Oregon renewable diesel pours into CFP bank

  • Market: Biofuels, Emissions
  • 02/05/24

Rising renewable diesel deliveries helped grow the volume of Oregon Clean Fuels Program (CFP) credits available for future compliance by a record 30pc in the fourth quarter of 2023, according to state data released today.

The roughly 253,000 metric tonne (t) increase in available credits from the previous quarter — bringing the total to 1.1mn t — illustrates the spreading influence of US renewable diesel capacity on markets offering the most incentives for their output. California and Oregon low-carbon fuel standard (LCFS) credit prices have tumbled as renewable diesel deliveries generate a surge of credits in excess of immediate deficit needs. LCFS credits do not expire.

LCFS programs require yearly reductions to transportation fuel carbon intensity. Higher-carbon fuels that exceed the annual limits incur deficits that suppliers must offset with credits generated from the distribution to the market of approved, lower-carbon alternatives.

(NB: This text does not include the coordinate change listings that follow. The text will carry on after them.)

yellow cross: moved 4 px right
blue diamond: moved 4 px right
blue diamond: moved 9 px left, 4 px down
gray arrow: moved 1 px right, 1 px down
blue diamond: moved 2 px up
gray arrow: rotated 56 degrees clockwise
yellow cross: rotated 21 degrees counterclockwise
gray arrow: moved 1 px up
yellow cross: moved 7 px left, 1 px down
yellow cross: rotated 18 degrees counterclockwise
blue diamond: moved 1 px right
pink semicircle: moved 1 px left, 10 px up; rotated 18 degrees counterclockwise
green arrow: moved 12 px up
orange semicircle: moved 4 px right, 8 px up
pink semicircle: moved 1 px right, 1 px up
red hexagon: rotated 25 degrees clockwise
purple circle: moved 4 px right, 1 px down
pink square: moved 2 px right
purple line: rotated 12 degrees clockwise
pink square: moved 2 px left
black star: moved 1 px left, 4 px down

Renewable diesel volumes in Oregon increased by 12pc from the previous quarter to about 37,000 b/d — more than double the volume reported in the fourth quarter of 2022. The fuel represented 24pc of the Oregon liquid diesel pool for the period, while petroleum diesel fell to 75pc. Renewable diesel generated 46pc of all new credits for the quarter, compared to the 14pc from the next-highest contributor, biodiesel.

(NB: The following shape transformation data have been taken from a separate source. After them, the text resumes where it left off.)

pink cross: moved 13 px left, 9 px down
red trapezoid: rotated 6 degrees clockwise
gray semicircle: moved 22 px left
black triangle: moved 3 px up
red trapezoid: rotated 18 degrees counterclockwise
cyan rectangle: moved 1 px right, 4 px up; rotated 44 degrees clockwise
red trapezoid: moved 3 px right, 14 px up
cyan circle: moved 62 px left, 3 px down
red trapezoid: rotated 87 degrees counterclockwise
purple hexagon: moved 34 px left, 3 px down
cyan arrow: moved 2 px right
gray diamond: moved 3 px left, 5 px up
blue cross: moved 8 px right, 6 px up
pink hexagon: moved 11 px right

Deficit generation meanwhile shrank from the previous quarter. Gasoline deficits fell by 6.6pc from the third quarter as consumption fell by roughly the same amount. Gasoline use trailed the fourth quarter of 2022 by 7.1pc. Diesel deficits also shrank as renewable alternatives push it out of the Oregon market. Petroleum diesel deficits fell by 19pc from the previous quarter and consumption was 27pc lower than the fourth quarter of 2022.

Spot Oregon credits have fallen by half since late September, when state data offered the first indications that renewable diesel that was already inundating the California market had found its way to the smaller Oregon pool. The quarter marks the first time Oregon credits available for future compliance have exceeded 1mn t.

Oregon in 2022 approved program targets extending into next decade that target a 20pc reduction by 2030 and a 37pc reduction by 2035. An ongoing rulemaking process this year will consider changes to how the state calculates the carbon intensity of fuels and verifies the activity of participants, but will not touch annual targets.